In recent years, cellular carriers and states have been dancing around the pre-emption issue like no time before. Pre-emption is playing out everywhere but in Congress, which drew the jurisdictional dividing line more than a decade ago. Now battle lines over pre-emption have been drawn with the release of Stevens’ telecom bill. We’ll hear the arguments for and against pre-emption in the coming weeks and months. In reality, the arguments matter little for the most part. It’s all politics from this point on.
Stevens is no neophyte in legislative matters messy and mischievous.

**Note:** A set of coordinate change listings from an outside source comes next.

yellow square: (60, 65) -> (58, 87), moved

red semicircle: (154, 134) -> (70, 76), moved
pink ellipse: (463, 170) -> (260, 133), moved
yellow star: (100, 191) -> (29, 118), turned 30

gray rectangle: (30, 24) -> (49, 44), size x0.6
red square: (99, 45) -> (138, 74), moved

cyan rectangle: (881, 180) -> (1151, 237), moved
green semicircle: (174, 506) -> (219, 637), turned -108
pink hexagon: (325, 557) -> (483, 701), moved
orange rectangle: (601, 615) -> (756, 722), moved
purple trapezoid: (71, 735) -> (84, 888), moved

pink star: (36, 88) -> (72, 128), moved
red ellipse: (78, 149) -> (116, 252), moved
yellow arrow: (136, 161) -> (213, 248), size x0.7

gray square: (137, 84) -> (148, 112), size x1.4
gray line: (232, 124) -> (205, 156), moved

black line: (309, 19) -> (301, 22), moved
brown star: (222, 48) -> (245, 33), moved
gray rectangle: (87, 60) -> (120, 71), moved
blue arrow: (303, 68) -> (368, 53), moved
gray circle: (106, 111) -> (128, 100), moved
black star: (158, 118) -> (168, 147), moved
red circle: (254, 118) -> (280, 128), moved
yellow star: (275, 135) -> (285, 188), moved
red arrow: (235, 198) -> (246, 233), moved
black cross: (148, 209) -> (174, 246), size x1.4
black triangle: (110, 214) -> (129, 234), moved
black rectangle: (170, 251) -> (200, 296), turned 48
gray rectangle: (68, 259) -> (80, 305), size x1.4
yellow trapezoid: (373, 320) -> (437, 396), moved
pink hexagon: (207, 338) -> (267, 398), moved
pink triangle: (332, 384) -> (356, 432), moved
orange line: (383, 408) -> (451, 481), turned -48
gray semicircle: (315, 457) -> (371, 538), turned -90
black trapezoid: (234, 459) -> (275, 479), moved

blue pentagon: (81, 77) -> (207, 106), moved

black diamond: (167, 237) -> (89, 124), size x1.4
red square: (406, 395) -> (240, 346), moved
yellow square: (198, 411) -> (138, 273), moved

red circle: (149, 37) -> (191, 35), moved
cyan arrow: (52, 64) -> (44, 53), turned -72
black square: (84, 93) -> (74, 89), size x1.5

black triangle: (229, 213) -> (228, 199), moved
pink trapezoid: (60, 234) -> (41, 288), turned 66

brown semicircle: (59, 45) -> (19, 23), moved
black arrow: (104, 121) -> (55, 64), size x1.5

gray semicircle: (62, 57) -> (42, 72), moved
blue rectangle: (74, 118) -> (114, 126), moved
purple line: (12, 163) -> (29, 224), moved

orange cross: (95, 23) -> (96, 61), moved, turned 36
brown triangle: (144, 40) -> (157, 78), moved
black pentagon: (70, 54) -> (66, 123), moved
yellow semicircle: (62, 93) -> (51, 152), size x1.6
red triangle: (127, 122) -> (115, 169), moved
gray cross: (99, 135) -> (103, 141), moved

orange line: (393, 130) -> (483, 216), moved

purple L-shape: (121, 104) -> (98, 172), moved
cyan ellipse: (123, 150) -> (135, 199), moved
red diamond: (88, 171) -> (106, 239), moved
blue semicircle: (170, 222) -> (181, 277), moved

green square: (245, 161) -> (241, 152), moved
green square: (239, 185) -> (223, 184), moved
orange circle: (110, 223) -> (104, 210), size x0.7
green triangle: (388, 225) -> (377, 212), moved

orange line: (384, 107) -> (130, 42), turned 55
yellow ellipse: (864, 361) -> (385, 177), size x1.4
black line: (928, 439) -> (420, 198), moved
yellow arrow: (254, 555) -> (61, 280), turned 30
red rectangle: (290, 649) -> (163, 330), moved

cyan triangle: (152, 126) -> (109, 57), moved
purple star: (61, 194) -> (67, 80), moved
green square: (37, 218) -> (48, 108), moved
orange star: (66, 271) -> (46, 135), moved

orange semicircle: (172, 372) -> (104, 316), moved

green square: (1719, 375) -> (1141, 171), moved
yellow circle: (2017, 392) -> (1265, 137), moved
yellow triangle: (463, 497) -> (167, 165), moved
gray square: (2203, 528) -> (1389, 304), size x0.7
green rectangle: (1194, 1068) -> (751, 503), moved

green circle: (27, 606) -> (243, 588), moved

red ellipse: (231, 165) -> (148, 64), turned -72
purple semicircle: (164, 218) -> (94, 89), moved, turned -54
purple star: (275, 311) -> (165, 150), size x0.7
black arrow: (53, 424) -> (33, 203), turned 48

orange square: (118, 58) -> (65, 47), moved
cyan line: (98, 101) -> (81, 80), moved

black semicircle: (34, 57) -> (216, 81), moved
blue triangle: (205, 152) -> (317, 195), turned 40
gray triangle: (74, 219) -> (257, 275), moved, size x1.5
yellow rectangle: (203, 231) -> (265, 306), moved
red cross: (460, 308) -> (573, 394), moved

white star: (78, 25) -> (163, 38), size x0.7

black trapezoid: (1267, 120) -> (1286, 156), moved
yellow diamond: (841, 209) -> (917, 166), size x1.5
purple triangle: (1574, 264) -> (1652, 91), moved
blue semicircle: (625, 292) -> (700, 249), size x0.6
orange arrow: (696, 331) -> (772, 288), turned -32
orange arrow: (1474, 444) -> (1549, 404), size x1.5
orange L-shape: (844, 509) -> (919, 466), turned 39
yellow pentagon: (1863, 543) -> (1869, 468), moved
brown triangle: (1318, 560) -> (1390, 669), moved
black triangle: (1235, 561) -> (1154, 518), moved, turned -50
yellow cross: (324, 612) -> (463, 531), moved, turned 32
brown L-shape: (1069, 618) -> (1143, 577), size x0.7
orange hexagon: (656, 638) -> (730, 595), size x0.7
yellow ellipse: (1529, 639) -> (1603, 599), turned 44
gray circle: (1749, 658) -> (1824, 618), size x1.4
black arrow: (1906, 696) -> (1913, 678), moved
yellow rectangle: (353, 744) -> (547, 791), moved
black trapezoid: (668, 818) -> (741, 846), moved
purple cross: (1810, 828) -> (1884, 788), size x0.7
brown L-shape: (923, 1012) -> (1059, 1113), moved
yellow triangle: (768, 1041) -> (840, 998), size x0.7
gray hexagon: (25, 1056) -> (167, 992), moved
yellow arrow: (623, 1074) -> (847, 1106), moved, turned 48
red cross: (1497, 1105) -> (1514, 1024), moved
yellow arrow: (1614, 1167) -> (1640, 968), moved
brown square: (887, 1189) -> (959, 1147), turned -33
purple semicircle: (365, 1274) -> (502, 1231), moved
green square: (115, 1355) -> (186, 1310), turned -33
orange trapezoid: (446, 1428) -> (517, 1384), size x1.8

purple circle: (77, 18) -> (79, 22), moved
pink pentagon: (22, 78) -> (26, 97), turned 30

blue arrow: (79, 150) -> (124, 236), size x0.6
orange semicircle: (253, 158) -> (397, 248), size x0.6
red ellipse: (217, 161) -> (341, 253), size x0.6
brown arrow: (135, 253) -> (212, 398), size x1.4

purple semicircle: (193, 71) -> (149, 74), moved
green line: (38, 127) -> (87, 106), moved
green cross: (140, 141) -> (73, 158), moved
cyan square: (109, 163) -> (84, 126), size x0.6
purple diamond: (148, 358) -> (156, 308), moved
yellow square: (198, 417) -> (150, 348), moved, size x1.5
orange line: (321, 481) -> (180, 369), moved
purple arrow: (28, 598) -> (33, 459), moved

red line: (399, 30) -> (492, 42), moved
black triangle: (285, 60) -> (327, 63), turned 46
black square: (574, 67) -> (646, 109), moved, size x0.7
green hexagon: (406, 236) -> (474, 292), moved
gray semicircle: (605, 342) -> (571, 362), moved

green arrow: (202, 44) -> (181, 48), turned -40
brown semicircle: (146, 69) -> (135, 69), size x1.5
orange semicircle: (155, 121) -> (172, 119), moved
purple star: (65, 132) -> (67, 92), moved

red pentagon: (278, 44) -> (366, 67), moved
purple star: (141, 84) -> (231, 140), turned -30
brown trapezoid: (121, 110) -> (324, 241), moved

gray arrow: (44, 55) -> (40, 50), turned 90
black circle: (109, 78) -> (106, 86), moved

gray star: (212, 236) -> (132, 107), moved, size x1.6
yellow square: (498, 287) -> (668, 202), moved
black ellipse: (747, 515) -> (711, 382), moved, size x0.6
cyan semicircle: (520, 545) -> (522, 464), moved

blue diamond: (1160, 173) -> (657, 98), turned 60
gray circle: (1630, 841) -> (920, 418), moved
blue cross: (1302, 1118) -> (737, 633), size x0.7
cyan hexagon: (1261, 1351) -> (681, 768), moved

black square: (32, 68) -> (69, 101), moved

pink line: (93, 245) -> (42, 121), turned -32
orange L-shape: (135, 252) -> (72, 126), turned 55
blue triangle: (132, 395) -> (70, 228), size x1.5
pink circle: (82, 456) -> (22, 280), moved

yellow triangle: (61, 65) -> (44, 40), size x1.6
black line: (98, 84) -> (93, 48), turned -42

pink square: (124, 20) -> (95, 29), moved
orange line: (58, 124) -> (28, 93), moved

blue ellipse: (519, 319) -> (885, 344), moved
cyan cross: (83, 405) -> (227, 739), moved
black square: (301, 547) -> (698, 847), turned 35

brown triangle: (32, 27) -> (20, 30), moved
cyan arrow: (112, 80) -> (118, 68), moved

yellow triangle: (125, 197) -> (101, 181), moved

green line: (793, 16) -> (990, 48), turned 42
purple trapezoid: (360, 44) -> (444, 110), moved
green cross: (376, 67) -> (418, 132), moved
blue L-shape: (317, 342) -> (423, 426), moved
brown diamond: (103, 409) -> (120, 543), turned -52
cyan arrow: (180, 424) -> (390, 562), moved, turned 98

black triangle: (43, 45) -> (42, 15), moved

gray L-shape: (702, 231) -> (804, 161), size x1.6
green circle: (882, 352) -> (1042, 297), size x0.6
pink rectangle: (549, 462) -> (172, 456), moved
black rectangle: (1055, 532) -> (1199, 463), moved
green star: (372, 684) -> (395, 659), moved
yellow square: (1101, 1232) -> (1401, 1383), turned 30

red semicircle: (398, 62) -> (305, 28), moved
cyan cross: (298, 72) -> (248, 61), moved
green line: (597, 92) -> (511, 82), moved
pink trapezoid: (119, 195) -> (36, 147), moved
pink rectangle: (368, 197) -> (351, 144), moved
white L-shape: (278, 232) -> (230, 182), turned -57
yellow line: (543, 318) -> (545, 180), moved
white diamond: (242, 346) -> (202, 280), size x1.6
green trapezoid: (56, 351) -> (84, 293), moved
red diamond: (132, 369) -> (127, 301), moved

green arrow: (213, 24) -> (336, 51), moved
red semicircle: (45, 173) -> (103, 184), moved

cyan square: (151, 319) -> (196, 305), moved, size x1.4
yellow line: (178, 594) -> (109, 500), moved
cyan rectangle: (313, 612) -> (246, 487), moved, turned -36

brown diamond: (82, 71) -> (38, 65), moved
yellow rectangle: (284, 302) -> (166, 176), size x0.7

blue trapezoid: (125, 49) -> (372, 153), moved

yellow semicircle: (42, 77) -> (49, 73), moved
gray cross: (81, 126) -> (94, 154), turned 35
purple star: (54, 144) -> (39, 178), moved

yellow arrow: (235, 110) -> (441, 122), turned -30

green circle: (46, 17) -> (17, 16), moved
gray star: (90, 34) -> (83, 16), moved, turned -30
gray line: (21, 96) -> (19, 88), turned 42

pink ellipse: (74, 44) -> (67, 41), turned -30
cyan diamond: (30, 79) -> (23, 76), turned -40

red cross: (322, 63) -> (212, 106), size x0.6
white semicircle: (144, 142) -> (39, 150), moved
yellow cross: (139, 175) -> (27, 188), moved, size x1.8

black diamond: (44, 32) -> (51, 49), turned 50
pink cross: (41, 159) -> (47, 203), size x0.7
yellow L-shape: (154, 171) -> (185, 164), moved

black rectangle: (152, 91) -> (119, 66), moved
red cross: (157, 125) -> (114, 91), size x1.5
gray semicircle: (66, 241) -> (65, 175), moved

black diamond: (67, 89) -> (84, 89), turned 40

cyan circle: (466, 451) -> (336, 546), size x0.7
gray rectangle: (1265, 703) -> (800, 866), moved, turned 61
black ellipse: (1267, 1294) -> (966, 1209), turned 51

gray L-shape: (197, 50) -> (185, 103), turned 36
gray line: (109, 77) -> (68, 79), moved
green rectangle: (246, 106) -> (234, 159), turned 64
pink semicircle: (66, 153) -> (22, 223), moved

While including pre-emption in an innocent-enough-sounding section-“Federal Review”-near the end of the 159-page telecom bill, Stevens knows pre-emption is political dynamite and a possible deal-breaker. Perhaps that is the point. Maybe Stevens, previously reluctant to tangle with pre-emption, added the wireless language so it could be dropped later when lawmakers get serious about negotiating a final product.
Undoubtedly Stevens’ staff was under relentless pressure from CTIA, with fed pre-emption being the No. 1 telecom reform priority of the cell phone association and the biggest challenge yet for No. 1 industry lobbyist Steve Largent. It is doubtful CTIA’s heavyweight members will cut Largent slack for getting powerful pre-emption verbiage in the Senate bill if it disappears later in its legislative journey. Heading into last week’s markup in the Senate Commerce Committee, there were more than 200 amendments in the queue. Death by a thousand cuts?
On the other hand, if he pulls it off, Largent will be forever out of the shadow of Tom Wheeler.